I've been through it and yet I didn't see it. How stupid. I know many things, what's going to happen and most importantly, WHY it happened. But guess what? I chose to ignore that fact and be an ostrich ; a coward. I don't have the courage to face it.
Mom's right, I'm always an ostrich. I can change it you see, but I'm lazy and tired to. Well, I know, this is the road i chose so i mustn't complain or grumble. But, I don't deserve it. Why can't I get it? Why is it that others get it? I know the answers for all these questions, so? Mom said that I'm proud and I like to be in the front line. I don't deny it, for after all these years, I've been trying very hard to get what I think that I deserve. However, nothing came out.

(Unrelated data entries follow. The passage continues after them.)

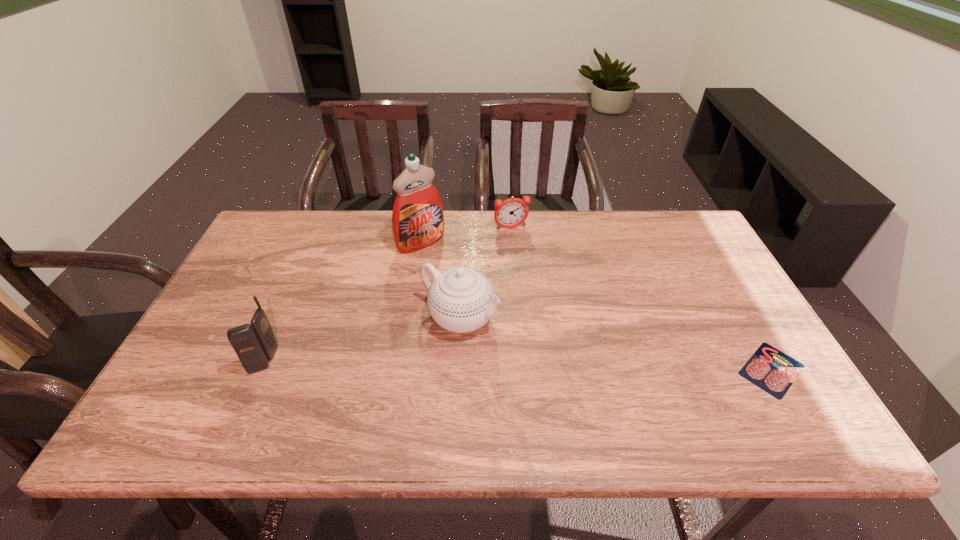 You are a GUI agent. You are given a task and a screenshot of the screen. Output one action in this format:
    pyautogui.click(x=<x>, y=<y>)
    Task: Click on the alarm clock that is positioned at the far edge
    The image size is (960, 540).
    Given the screenshot: What is the action you would take?
    pyautogui.click(x=512, y=212)

At what (x,y) coordinates should I click in order to perform the action: click on cellular telephone at the near edge. Please return your answer as a coordinate pair (x, y). Looking at the image, I should click on (255, 344).

Locate an element on the screen. The image size is (960, 540). salami that is at the near edge is located at coordinates (771, 370).

Find the location of a particular element. object that is at the right edge is located at coordinates (771, 370).

This screenshot has height=540, width=960. In order to click on object positioned at the near right corner in this screenshot , I will do `click(771, 370)`.

In the image, there is a desktop. Where is `vacant space at the far edge`? vacant space at the far edge is located at coordinates (603, 236).

Locate an element on the screen. free point at the near edge is located at coordinates (326, 401).

In the image, there is a desktop. Find the location of `vacant space at the left edge`. vacant space at the left edge is located at coordinates (226, 308).

The height and width of the screenshot is (540, 960). In order to click on vacant point at the right edge in this screenshot , I will do `click(679, 269)`.

In the image, there is a desktop. At what (x,y) coordinates should I click in order to perform the action: click on vacant space at the far left corner. Please return your answer as a coordinate pair (x, y). The image size is (960, 540). Looking at the image, I should click on (297, 249).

Mom then said, putting so much hard work into it is no use, for she has already seen my future. She told me I can change it, it just depends on when I want to. If I delay any longer, more disappointments and unhappiness will enter my life. If I start now, I still have the control over it. No, all along I have the control, it's just that I let control to control it.
Changing it isn't easy. I've got to sacrifice certain things. I know that the things I'm gonna sacrifice are worth it, but it's the unwillingness in my heart that don't want to. I need someone to talk to, but that's not gonna be my friends, not Ms Leanne, not my teachers and not my mom. So who can i talk to?